From the listing below, copy out every line where the word "Alle" appears.

--- Supplied records ---

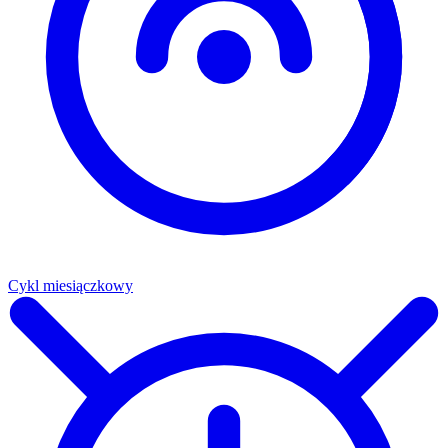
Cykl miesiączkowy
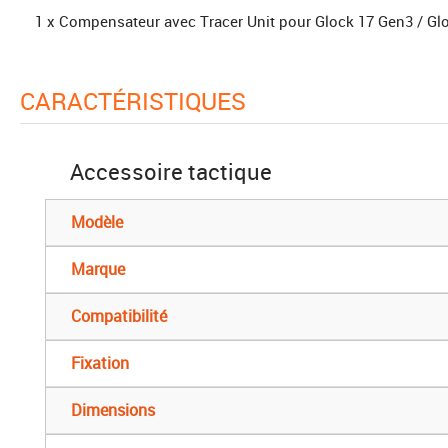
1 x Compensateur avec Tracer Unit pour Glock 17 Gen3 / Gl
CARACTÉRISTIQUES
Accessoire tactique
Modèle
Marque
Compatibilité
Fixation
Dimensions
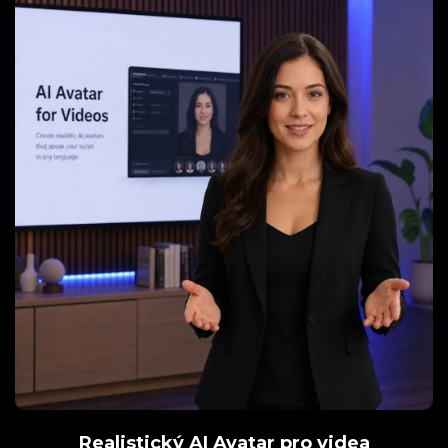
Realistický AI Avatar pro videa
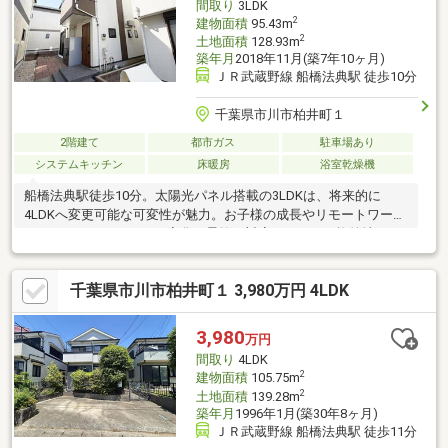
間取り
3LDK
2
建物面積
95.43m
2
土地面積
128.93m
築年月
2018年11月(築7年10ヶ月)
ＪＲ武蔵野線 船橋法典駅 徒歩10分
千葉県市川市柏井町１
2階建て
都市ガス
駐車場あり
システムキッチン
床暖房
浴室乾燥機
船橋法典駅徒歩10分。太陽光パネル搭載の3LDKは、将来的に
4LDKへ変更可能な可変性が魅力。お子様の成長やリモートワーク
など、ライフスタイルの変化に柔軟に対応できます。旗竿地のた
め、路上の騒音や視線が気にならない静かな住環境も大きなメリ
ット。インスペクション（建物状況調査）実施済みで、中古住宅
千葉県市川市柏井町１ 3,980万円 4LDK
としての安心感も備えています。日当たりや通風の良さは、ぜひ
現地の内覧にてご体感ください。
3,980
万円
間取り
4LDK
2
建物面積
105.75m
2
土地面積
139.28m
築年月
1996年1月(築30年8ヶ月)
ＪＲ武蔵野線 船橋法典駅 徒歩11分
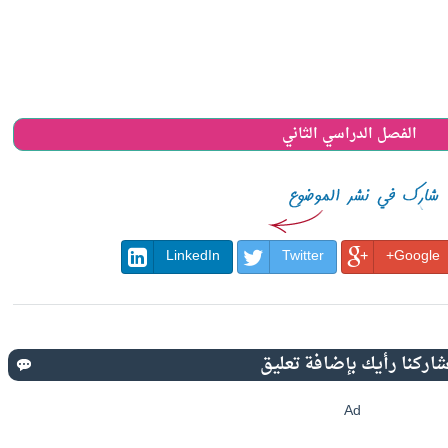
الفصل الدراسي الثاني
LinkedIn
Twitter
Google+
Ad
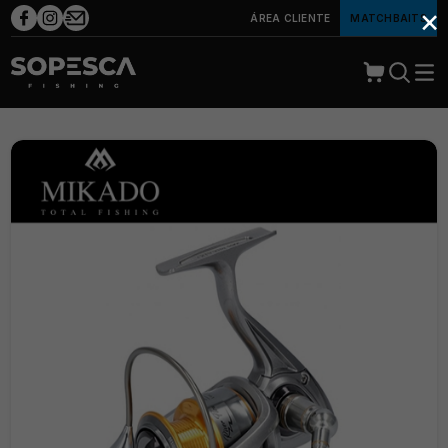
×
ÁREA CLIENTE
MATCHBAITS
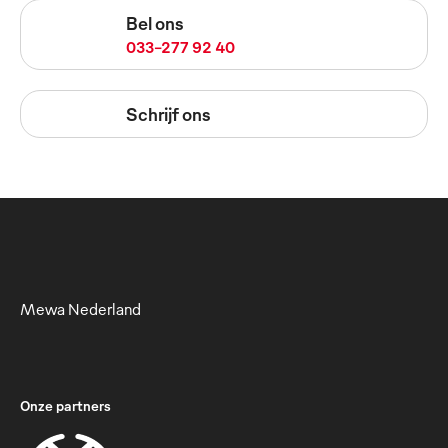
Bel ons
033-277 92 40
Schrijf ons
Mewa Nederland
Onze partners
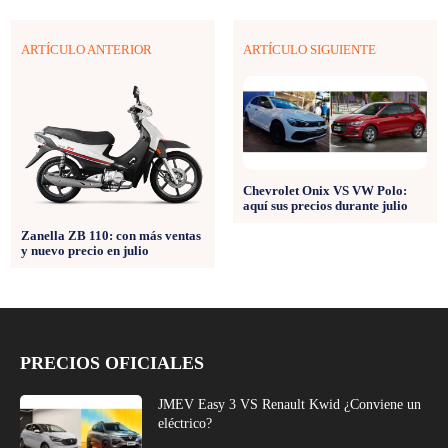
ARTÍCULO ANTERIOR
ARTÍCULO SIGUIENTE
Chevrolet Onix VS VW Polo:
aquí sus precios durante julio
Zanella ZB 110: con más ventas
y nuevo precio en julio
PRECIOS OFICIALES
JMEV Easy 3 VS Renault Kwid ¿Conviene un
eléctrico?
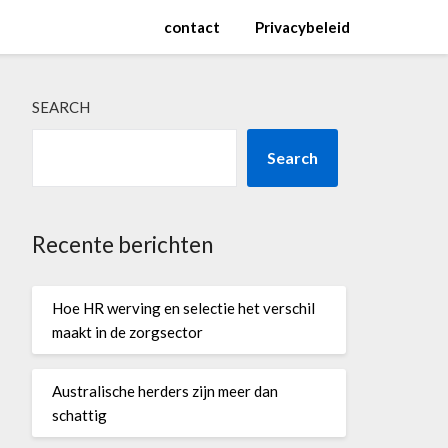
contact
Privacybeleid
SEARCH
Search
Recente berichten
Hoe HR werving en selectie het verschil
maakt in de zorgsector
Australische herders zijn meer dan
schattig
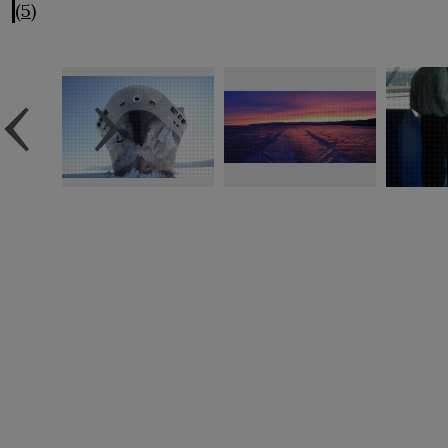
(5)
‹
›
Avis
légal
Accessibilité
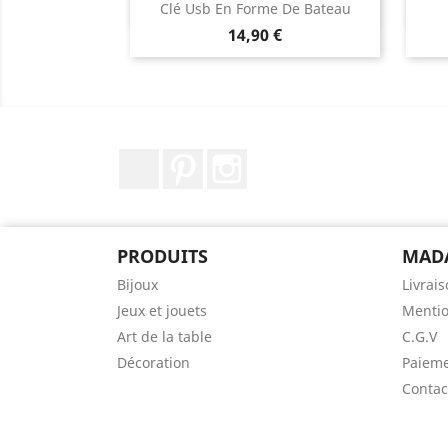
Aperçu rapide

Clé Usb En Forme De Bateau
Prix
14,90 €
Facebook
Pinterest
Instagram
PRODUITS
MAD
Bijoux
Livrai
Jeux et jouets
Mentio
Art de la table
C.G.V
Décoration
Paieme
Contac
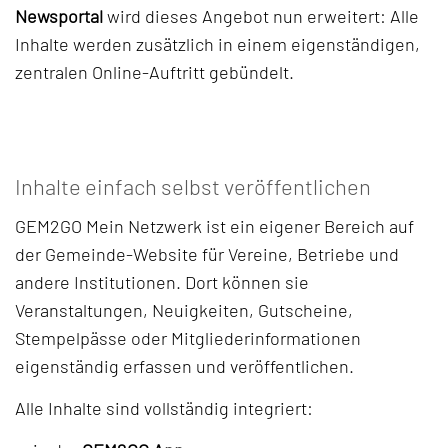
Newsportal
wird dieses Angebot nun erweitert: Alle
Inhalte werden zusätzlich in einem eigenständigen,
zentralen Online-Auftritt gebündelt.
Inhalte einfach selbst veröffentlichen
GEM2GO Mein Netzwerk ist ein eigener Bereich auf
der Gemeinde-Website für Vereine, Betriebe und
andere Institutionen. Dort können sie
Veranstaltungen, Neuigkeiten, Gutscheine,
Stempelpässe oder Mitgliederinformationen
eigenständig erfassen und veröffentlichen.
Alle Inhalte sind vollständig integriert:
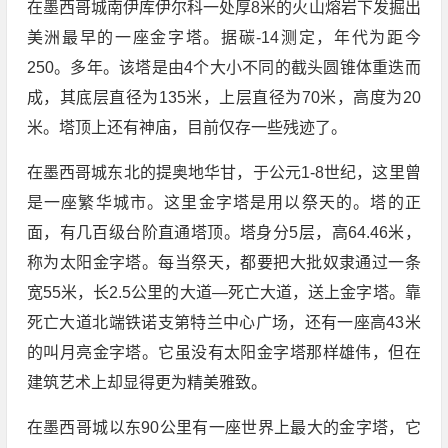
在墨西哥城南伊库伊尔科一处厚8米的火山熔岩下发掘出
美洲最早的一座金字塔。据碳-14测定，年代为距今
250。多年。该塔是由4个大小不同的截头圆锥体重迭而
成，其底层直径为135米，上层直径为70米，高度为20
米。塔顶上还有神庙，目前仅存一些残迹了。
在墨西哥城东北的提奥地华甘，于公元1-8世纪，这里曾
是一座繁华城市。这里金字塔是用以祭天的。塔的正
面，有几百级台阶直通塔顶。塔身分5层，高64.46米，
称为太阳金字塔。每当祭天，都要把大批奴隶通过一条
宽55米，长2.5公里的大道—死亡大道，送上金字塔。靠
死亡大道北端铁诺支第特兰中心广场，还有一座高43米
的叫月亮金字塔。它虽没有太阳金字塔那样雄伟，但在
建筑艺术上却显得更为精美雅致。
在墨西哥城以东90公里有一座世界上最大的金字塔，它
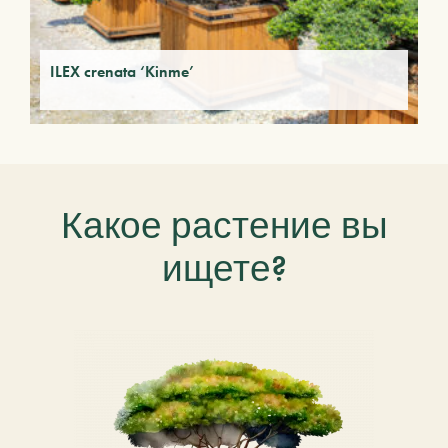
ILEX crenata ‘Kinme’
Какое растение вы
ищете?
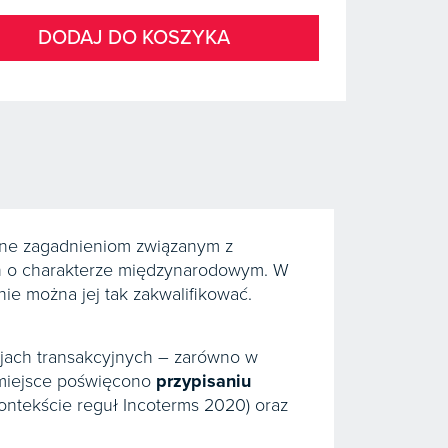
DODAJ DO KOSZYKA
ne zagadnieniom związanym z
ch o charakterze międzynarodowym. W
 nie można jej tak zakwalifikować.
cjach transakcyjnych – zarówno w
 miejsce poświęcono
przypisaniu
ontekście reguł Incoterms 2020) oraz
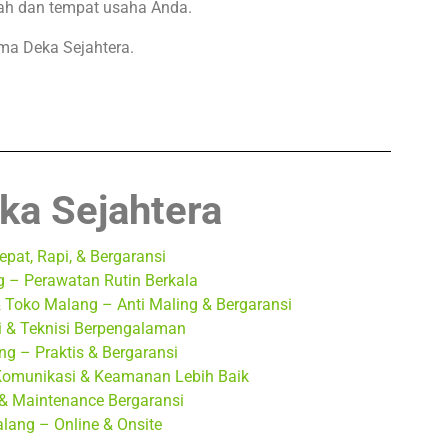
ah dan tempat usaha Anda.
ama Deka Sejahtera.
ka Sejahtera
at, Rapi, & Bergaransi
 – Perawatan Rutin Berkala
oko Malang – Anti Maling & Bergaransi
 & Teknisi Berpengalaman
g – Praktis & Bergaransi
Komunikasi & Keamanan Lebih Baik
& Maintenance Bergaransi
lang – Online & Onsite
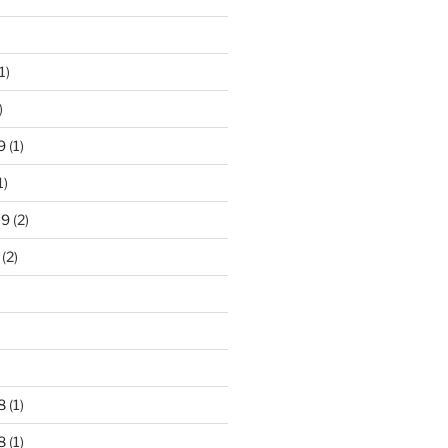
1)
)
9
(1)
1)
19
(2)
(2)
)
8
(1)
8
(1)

---

### Answer for the task:
wird dieses Angebot nun erweitert: Alle
Alle Inhalte sind vollständig integriert:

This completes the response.